** Dataset entries **
▬▬▬

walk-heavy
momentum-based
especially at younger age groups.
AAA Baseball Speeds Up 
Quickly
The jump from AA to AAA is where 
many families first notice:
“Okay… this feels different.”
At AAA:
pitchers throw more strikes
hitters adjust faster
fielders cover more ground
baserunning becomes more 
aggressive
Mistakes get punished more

▬▬▬

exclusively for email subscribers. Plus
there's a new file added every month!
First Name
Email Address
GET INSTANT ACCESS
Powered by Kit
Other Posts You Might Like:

▬▬▬

** What you need to do **
The required output is the stretch of entries above from the line containing "GET INSTANT ACCESS" through the line containing "Other Posts You", reproduced exactly.

** Result **
GET INSTANT ACCESS
Powered by Kit
Other Posts You Might Like:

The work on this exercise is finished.